What you will do =>
Exact copies of the lines from the start of the records through the line with "funzionamento del sistema" are what the answer must hold; pictures are not part of it.

(Items from a data source)
───

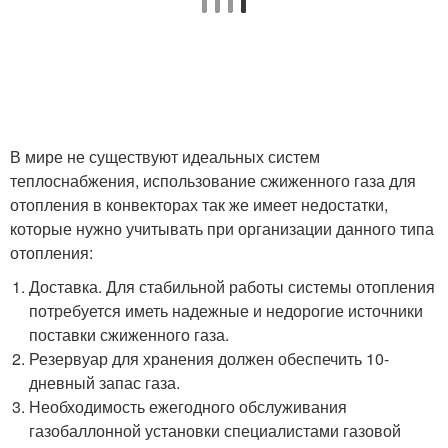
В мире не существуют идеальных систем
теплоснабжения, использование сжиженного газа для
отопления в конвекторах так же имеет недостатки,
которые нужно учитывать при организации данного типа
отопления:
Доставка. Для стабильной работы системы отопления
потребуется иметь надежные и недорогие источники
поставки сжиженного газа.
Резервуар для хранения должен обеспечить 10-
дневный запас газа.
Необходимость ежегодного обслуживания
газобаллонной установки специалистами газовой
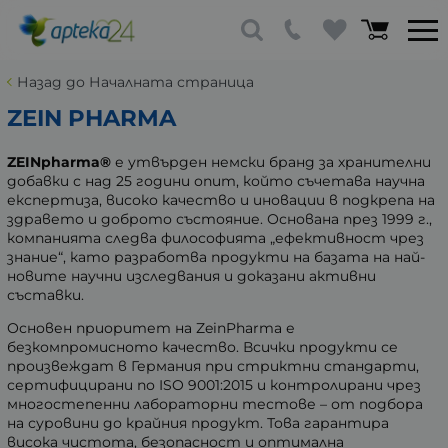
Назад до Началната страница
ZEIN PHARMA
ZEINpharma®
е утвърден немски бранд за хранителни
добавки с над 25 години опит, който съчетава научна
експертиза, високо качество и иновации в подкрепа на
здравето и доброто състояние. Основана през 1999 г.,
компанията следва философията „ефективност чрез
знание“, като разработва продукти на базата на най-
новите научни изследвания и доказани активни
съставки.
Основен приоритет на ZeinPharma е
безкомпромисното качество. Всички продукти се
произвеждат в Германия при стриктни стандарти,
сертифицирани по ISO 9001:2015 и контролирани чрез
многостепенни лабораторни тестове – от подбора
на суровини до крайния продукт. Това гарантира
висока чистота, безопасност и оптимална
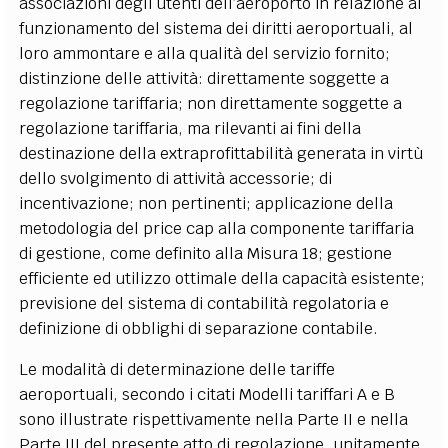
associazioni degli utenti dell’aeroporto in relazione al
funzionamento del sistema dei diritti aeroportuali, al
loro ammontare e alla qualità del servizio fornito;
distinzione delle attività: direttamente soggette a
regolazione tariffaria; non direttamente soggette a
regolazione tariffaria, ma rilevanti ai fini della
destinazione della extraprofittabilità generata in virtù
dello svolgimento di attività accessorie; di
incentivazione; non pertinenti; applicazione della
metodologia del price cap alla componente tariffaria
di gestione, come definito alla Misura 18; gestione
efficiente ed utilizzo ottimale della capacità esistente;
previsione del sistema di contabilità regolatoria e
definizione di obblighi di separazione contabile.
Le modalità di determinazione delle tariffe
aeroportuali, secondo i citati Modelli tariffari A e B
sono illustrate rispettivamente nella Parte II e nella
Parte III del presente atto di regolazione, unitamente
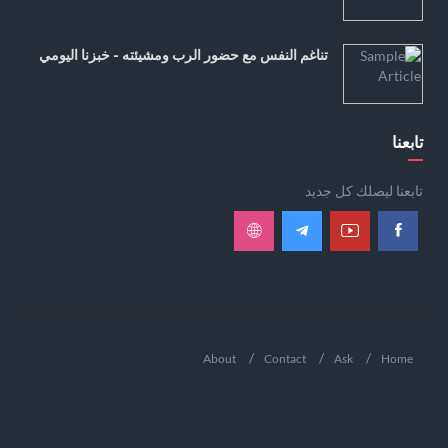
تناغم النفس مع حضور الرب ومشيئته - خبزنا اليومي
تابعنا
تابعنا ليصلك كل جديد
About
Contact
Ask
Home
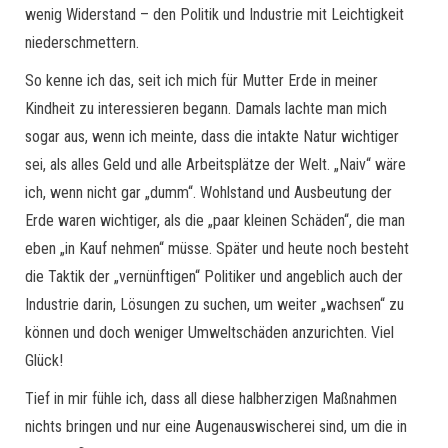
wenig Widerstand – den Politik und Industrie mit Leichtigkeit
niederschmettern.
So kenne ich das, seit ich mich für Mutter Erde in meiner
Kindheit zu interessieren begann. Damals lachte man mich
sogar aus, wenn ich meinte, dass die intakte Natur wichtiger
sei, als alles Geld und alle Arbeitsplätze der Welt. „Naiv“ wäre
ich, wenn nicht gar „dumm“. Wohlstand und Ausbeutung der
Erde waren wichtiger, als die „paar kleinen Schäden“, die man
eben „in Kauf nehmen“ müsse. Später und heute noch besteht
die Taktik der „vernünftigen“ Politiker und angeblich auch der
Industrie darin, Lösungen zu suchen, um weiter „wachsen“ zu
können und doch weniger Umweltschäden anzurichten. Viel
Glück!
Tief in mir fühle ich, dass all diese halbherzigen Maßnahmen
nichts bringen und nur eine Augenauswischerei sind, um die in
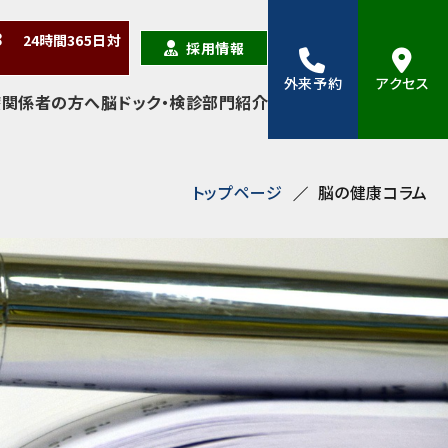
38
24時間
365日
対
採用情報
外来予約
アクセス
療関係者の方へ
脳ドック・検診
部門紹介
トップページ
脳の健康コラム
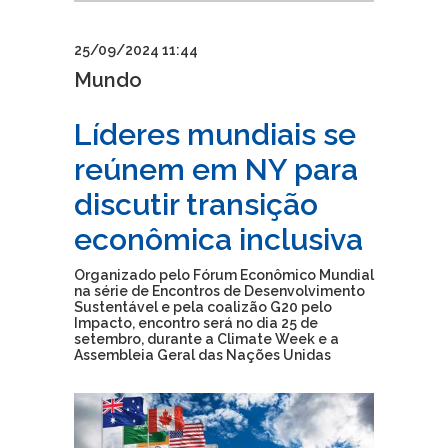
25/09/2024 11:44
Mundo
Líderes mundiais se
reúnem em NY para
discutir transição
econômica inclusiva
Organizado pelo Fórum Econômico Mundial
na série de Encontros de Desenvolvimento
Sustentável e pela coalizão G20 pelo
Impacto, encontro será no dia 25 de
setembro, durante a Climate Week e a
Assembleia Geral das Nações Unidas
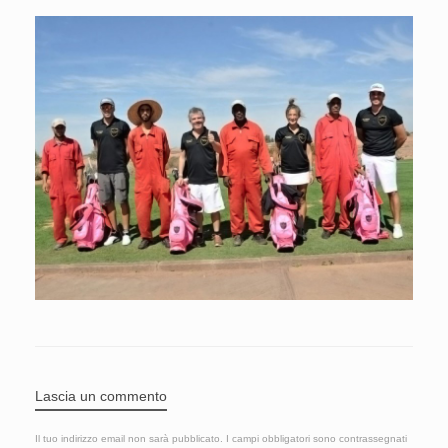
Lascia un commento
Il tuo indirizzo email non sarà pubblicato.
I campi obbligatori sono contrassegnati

───

Output =>
В мире не существуют идеальных систем
теплоснабжения, использование сжиженного газа для
отопления в конвекторах так же имеет недостатки,
которые нужно учитывать при организации данного типа
отопления:
Доставка. Для стабильной работы системы отопления
потребуется иметь надежные и недорогие источники
поставки сжиженного газа.
Резервуар для хранения должен обеспечить 10-
дневный запас газа.
Необходимость ежегодного обслуживания
газобаллонной установки специалистами газовой
Назад до Началната страница
ZEIN PHARMA
ZEINpharma®
е утвърден немски бранд за хранителни
добавки с над 25 години опит, който съчетава научна
експертиза, високо качество и иновации в подкрепа на
здравето и доброто състояние. Основана през 1999 г.,
компанията следва философията „ефективност чрез
знание“, като разработва продукти на базата на най-
новите научни изследвания и доказани активни
съставки.
Основен приоритет на ZeinPharma е
безкомпромисното качество. Всички продукти се
произвеждат в Германия при стриктни стандарти,
сертифицирани по ISO 9001:2015 и контролирани чрез
многостепенни лабораторни тестове – от подбора
на суровини до крайния продукт. Това гарантира
висока чистота, безопасност и оптимална
associazioni degli utenti dell’aeroporto in relazione al
funzionamento del sistema dei diritti aeroportuali, al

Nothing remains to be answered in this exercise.